[What you should do] Which lines of the records contain the word "queer"? Copy each one.

::: Excerpted data :::

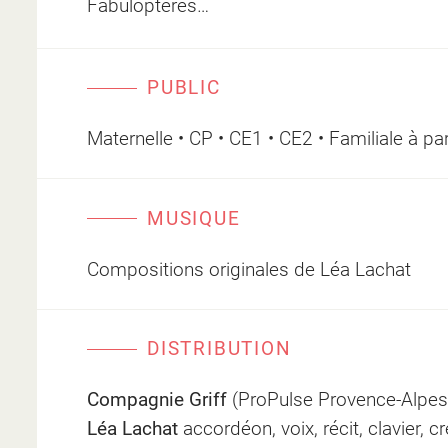
Fabuloptères…
PUBLIC
Maternelle • CP • CE1 • CE2 • Familiale à par
MUSIQUE
Compositions originales de Léa Lachat
DISTRIBUTION
Compagnie Griff
(ProPulse Provence-Alpes
Léa Lachat
accordéon, voix, récit, clavier, 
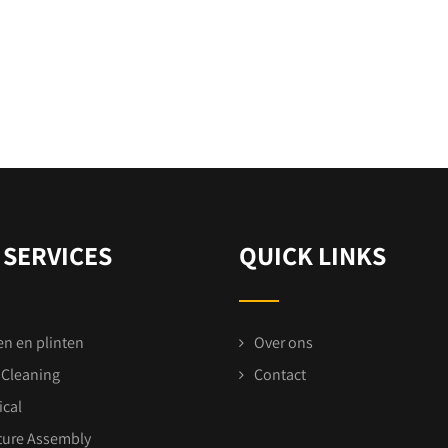
 SERVICES
QUICK LINKS
en en plinten
Over ons
 Cleaning
Contact
ical
ture Assembly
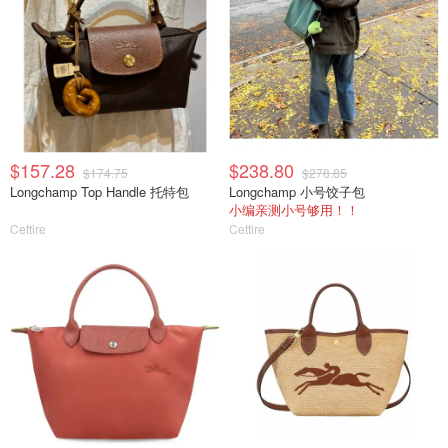
$157.28
$238.80
$174.75
$278.85
Longchamp Top Handle 托特包
Longchamp 小号饺子包
小编亲测小号够用！！
Cettire
Cettire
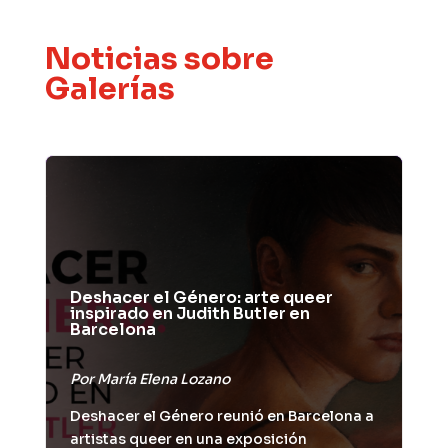
Noticias sobre
Galerías
Deshacer el Género: arte queer
inspirado en Judith Butler en
Barcelona
Por
María Elena Lozano
Deshacer el Género reunió en Barcelona a
artistas queer en una exposición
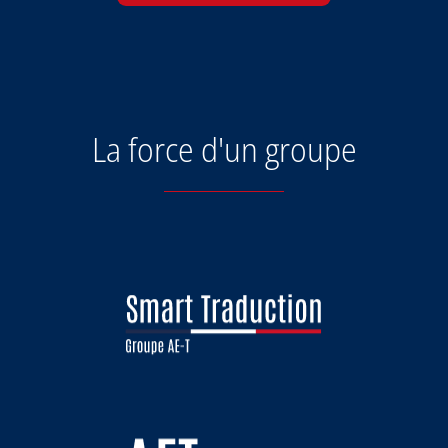
La force d'un groupe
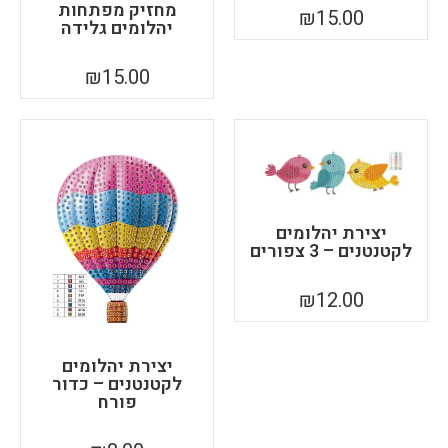
מחזיק מפתחות
₪
15.00
יהלומים גלידה
₪
15.00
יצירת יהלומים
לקטנטנים – 3 צפורים
₪
12.00
יצירת יהלומים
לקטנטנים – כדור
פורח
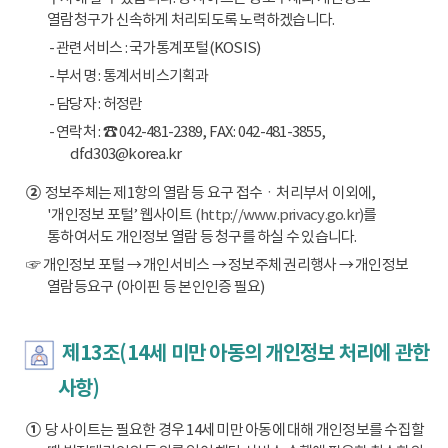
열람청구가 신속하게 처리되도록 노력하겠습니다.
- 관련서비스 : 국가통계포털(KOSIS)
- 부서명 : 통계서비스기획과
- 담당자 : 허정란
- 연락처 : ☎ 042-481-2389, FAX: 042-481-3855,
dfd303@korea.kr
②
정보주체는 제1항의 열람 등 요구 접수ㆍ처리부서 이외에,
'개인정보 포털’ 웹사이트
(http://www.privacy.go.kr)
를
통하여서도 개인정보 열람 등 청구를 하실 수 있습니다.
☞ 개인정보 포털 → 개인서비스 → 정보주체 권리행사 → 개인정보
열람등요구 (아이핀 등 본인인증 필요)
제13조(14세 미만 아동의 개인정보 처리에 관한
사항)
①
당 사이트는 필요한 경우 14세 미만 아동에 대해 개인정보를 수집할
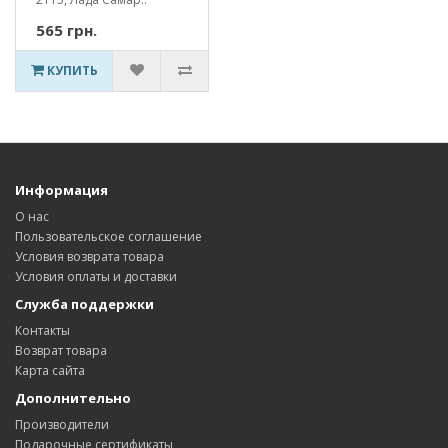
565 грн.
КУПИТЬ
Информация
О нас
Пользовательское соглашение
Условия возврата товара
Условия оплаты и доставки
Служба поддержки
Контакты
Возврат товара
Карта сайта
Дополнительно
Производители
Подарочные сертификаты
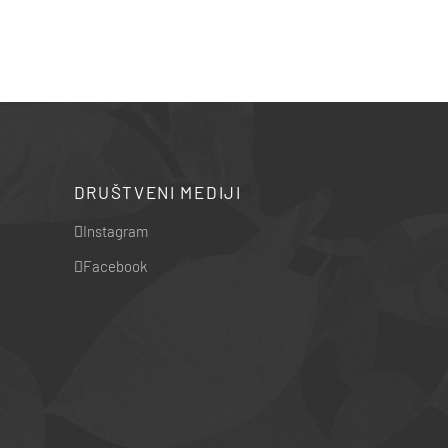
DRUŠTVENI MEDIJI
Instagram
Facebook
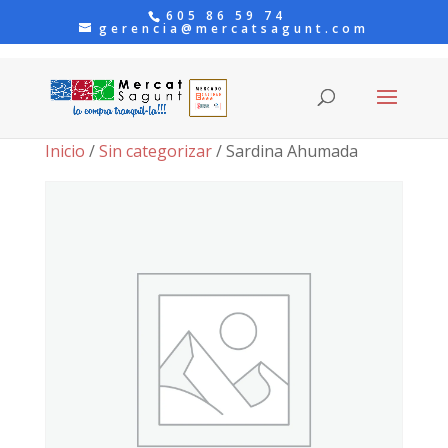
605 86 59 74
gerencia@mercatsagunt.com
Inicio
/
Sin categorizar
/ Sardina Ahumada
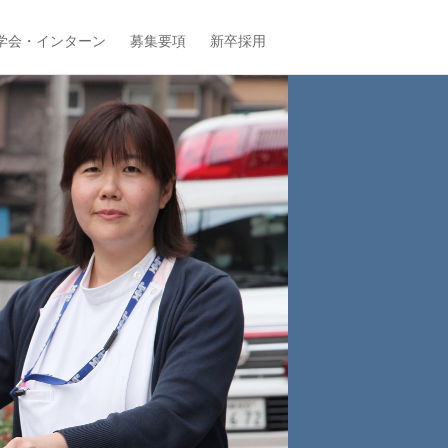
学会・インターン
募集要項
新卒採用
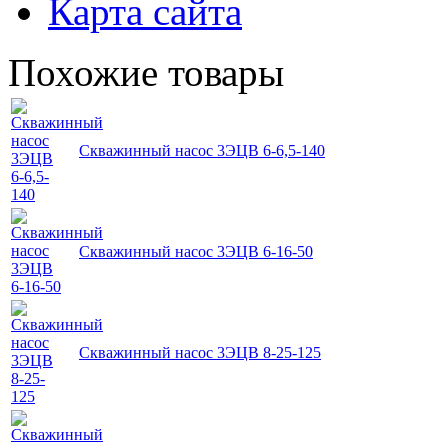
Карта сайта
Похожие товары
Скважинный насос 3ЭЦВ 6-6,5-140
Скважинный насос 3ЭЦВ 6-16-50
Скважинный насос 3ЭЦВ 8-25-125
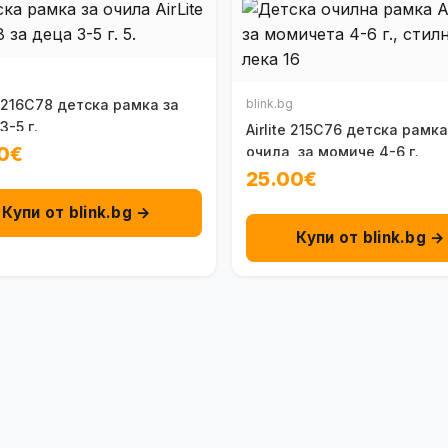
e 216C78 детска рамка за
blink.bg
3-5 г.
Airlite 215C76 детска рамка
0€
очила, за момиче 4-6 г.
25.00€
Купи от blink.bg →
Купи от blink.bg →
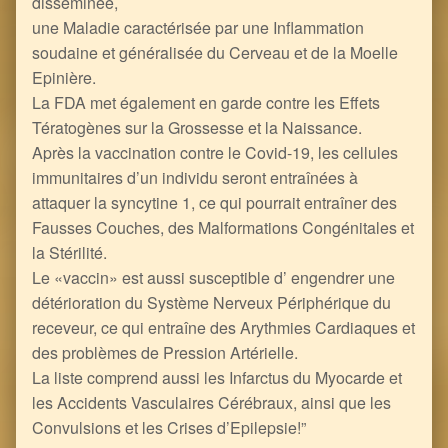
disséminée,
une Maladie caractérisée par une Inflammation
soudaine et généralisée du Cerveau et de la Moelle
Epinière.
La FDA met également en garde contre les Effets
Tératogènes sur la Grossesse et la Naissance.
Après la vaccination contre le Covid-19, les cellules
immunitaires d’un individu seront entraînées à
attaquer la syncytine 1, ce qui pourrait entraîner des
Fausses Couches, des Malformations Congénitales et
la Stérilité.
Le «vaccin» est aussi susceptible d’ engendrer une
détérioration du Système Nerveux Périphérique du
receveur, ce qui entraîne des Arythmies Cardiaques et
des problèmes de Pression Artérielle.
La liste comprend aussi les Infarctus du Myocarde et
les Accidents Vasculaires Cérébraux, ainsi que les
Convulsions et les Crises d’Epilepsie!”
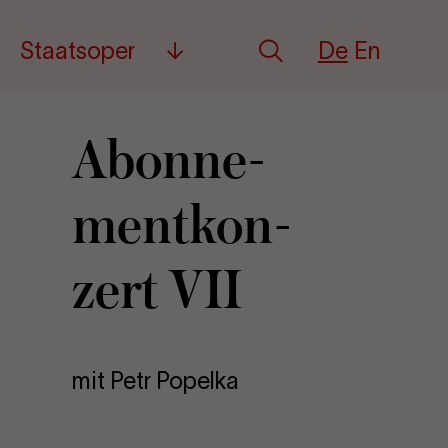
Deutsch
English
Staatsoper
De
En
Suche
Mehr
Abon­ne­
ment­kon­
zert VII
mit Petr Popelka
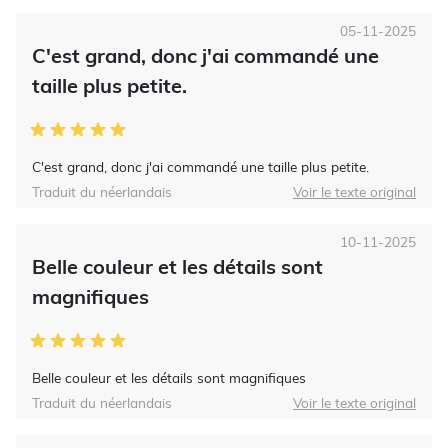
05-11-2025
C'est grand, donc j'ai commandé une
taille plus petite.
C'est grand, donc j'ai commandé une taille plus petite.
Traduit du néerlandais
Voir le texte original
10-11-2025
Belle couleur et les détails sont
magnifiques
Belle couleur et les détails sont magnifiques
Traduit du néerlandais
Voir le texte original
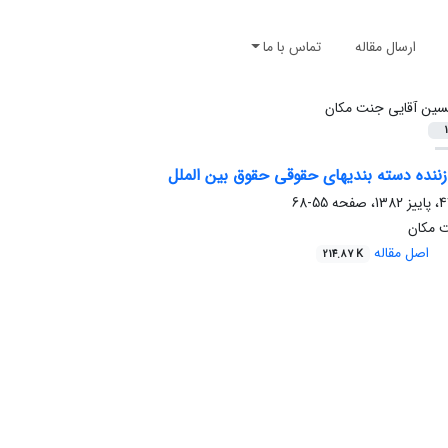
ارسال مقاله
تماس با ما
ین آقایی جنت مکان
1
ننده دسته بندیهای حقوقی حقوق بین الملل
55-68
 مکان
اصل مقاله
214.87 K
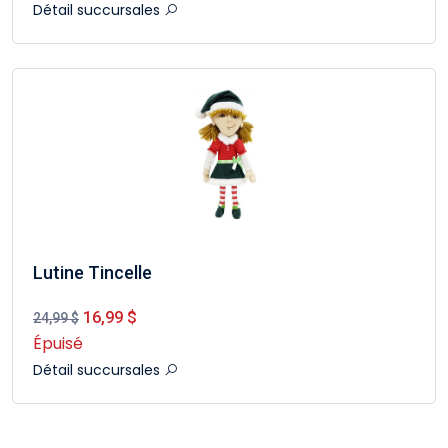
Détail succursales
Lutine Tincelle
16,99 $
24,99 $
Épuisé
Détail succursales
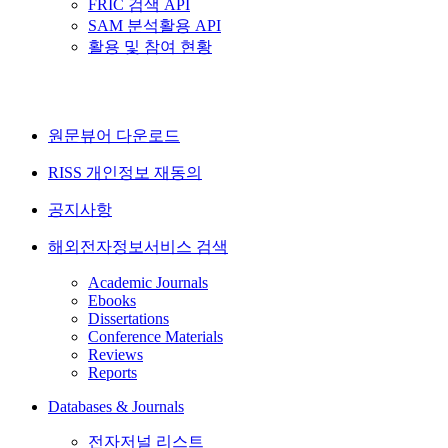
FRIC 검색 API
SAM 분석활용 API
활용 및 참여 현황
원문뷰어 다운로드
RISS 개인정보 재동의
공지사항
해외전자정보서비스 검색
Academic Journals
Ebooks
Dissertations
Conference Materials
Reviews
Reports
Databases & Journals
전자저널 리스트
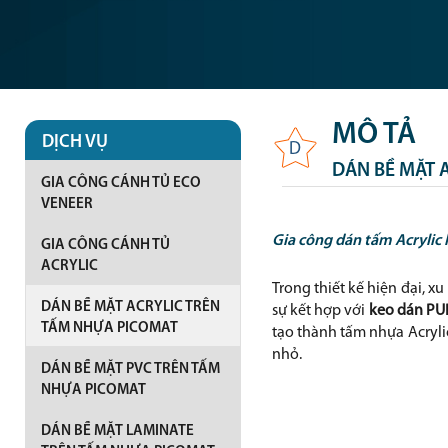
MÔ TẢ
DỊCH VỤ
D
DÁN BỀ MẶT 
GIA CÔNG CÁNH TỦ ECO
VENEER
Gia công dán tấm Acrylic
GIA CÔNG CÁNH TỦ
ACRYLIC
Trong thiết kế hiện đại, 
DÁN BỀ MẶT ACRYLIC TRÊN
sự kết hợp với
keo dán PUR
TẤM NHỰA PICOMAT
tạo thành tấm nhựa Acrylic 
nhỏ.
DÁN BỀ MẶT PVC TRÊN TẤM
NHỰA PICOMAT
DÁN BỀ MẶT LAMINATE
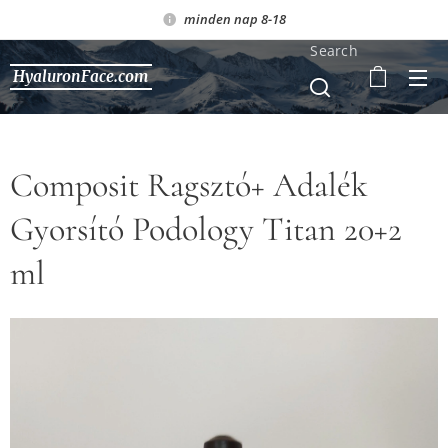
minden nap 8-18
Search
HyaluronFace.com
Composit Ragsztó+ Adalék
Gyorsító Podology Titan 20+2
ml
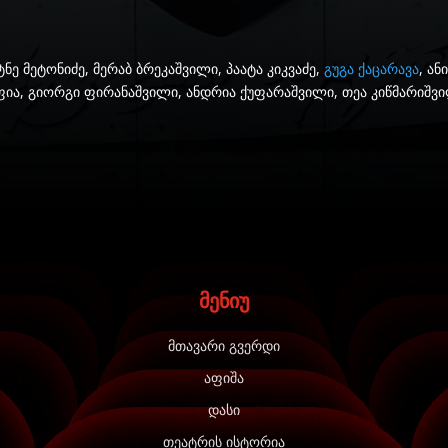
ე მეტონიძე, მერაბ ბრეკაშვილი, პაატა კიკვაძე,
გუგა ქაცარავა
, ა
იფია, გიორგი ფირანაშვილი, ანდრია ქუფარაშვილი, თეა კიწმარიშვი
მენიუ
მთავარი გვერდი
აფიშა
დასი
თეატრის ისტორია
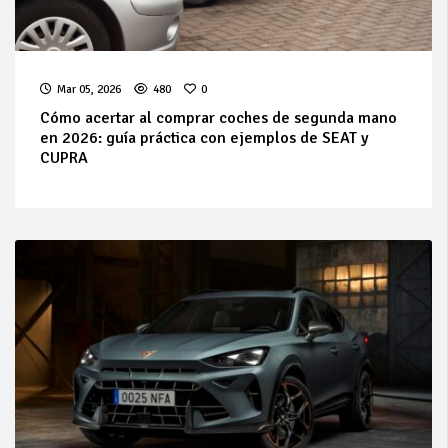
Mar 05, 2026
480
0
Cómo acertar al comprar coches de segunda mano
en 2026: guía práctica con ejemplos de SEAT y
CUPRA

:::

[Reply to the task]
Deshacer el Género: arte queer
artistas queer en una exposición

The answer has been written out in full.